Pria itu bersiap untuk melahap jiwa mereka. Itu bukanlah sesuatu yang akan dilakukan oleh utusan dewa, karena semua jiwa milik dewa yang dilayaninya.

Di dunia game, pulau itu adalah bagian dari tipuan, dan karakter yang dikenal sebagai Thoreau telah melakukan banyak kejahatan dengan kedok menegakkan keadilan. Dengan pengetahuan ini, Link mampu menyimpulkan identitas orang asing itu.

Pemuda berjubah hitam itu terkejut betapa cepatnya identitasnya terungkap. Kemudian dia menggelengkan kepalanya sambil mendesah. “Aku tidak mengharapkan kurang dari itu dari seorang master Legendaris. Tidak ada yang luput darimu, ya?”

Dia tetap di udara tanpa bergerak sedikit pun, sambil berkata, “Ya, tebakanmu benar, aku Thoreau. 1000 tahun yang lalu, aku menghabiskan waktu dan energi yang tak terhitung jumlahnya untuk menciptakan pulau ini. Aku bahkan telah menyatukan ras campuran yang diasingkan dari dunia luar untuk berkembang di sini dan bereproduksi. Saat mereka bereproduksi dari generasi ke generasi, jiwa-jiwa mereka yang telah meninggal memberiku kekuatan, membuatku lebih kuat. Ketika pulau ini menjadi terlalu padat penduduknya, aku akan muncul sebagai iblis di hadapan mereka dan mengurangi jumlah mereka ke tingkat yang dapat diterima. Melalui siklus hidup dan mati ini, kekuatanku telah melampaui batasnya dua kali. Haha, bukankah rencanaku sangat mulia?”

“Menjijikkan,” kata Gretel. “Kau melahap jiwa untuk makanan. Apa yang kau lakukan bertentangan dengan alam itu sendiri, dan kau akan segera mempertanggungjawabkan kejahatanmu terhadapnya!”

Thoreau tertawa terbahak-bahak. “Kejahatanku terhadap alam?” Tidak, tidak, tidak, satu-satunya aturan yang mengatur semua kehidupan di alam ini adalah hukum rimba. Selama aku cukup kuat dan berhati-hati, tidak seorang pun dan tidak ada apa pun yang dapat menghukumku atas tindakanku.”

Sambil mengatakan ini, dia menoleh ke arah Gretel dan tersenyum. “Dilihat dari paras dan kekuatanmu, kau pasti Ratu Naga Merah. Tidak ada makhluk lain di seluruh Firuman yang memiliki kecantikan sempurna sepertimu. Jika kau bersedia menyerahkan kekuatanmu kepadaku, aku berjanji akan mengampuni nyawamu dan membiarkanmu tetap di sisiku. Bagaimana menurutmu?”

Gretel menggelengkan kepalanya. “Kau pasti sudah gila.”

Thoreau menghela napas. “Sepertinya kau belum mengerti tempatmu di sini. Saat ini, akulah pemburu, dan kalian berdua adalah mangsaku.” “Akulah yang memegang kendali atas nasib kalian, sementara kalian tidak punya hak untuk memutuskan apa pun.”
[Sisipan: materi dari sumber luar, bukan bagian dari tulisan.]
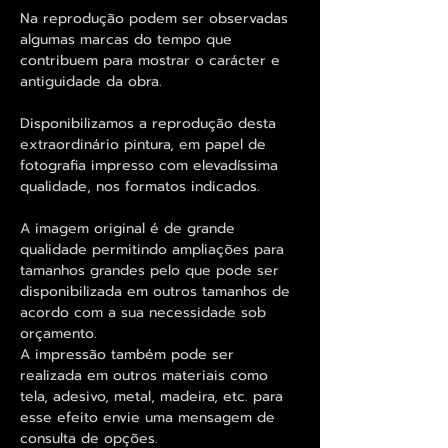
Na reprodução podem ser observadas
algumas marcas do tempo que
contribuem para mostrar o carácter e
antiguidade da obra.
Disponibilizamos a reprodução desta
extraordinário pintura, em papel de
fotografia impresso com elevadíssima
qualidade, nos formatos indicados.
A imagem original é de grande
qualidade permitindo ampliações para
tamanhos grandes pelo que pode ser
disponibilizada em outros tamanhos de
acordo com a sua necessidade sob
orçamento.
A impressão também pode ser
realizada em outros materiais como
tela, adesivo, metal, madeira, etc. para
esse efeito envie uma mensagem de
consulta de opções.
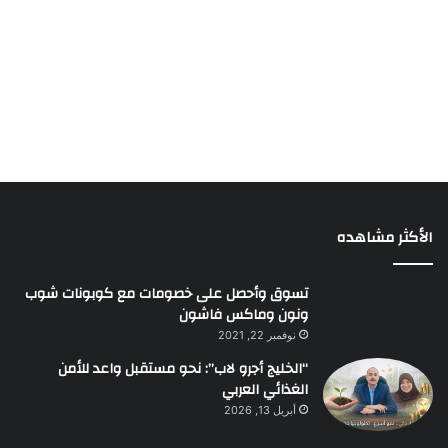
الأكثر مشاهده
تسوق وأحصل على خصومات مع كوبونات شوب
ونون وماكس فاشون
نوفمبر 22, 2021
“الخليج أجرو لاب”: نحو مستقبل واعد للأمن
الغذائي العربي
أبريل 13, 2026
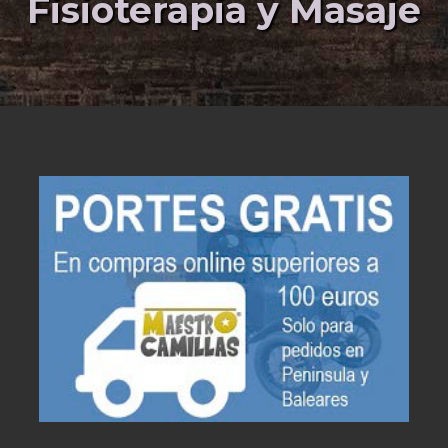
Fisioterapia y Masaje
Setelah selesai membual, sebuah tongkat sihir tiba-tiba muncul di tangannya. Tongkat itu berwarna emas gelap dengan batu permata biru terpasang di ujungnya. Begitu tongkat itu muncul, seluruh langit berkilauan dengan kabut biru langit. Pada saat yang sama, ombak mulai menghantam pantai. Permukaan air naik, dan seolah-olah tsunami akan terjadi.

Ini adalah fenomena tingkat Legendaris.

Thoreau berkata dengan suara rendah, “Aku telah menghabiskan 300 tahun untuk membuat tongkat ini, dan sudah hampir sempurna. Selama bertahun-tahun ini, aku belum pernah bertemu mangsa yang sepadan dengan kekuatan penuhku. Tapi sekarang, kalian berdua akan mendapatkan kehormatan itu!”

Saat tongkat sihir itu muncul, Link mendengar roh pedang Dragon King’s Fury memperingatkannya dalam pikirannya, “Hati-hati, aku mengenal tongkat itu.” “Itulah tongkat Kemarahan Dewa Laut!”

Sistem permainan langsung bereaksi terhadap penyebutan nama tongkat itu dengan menampilkan pesan dalam permainan.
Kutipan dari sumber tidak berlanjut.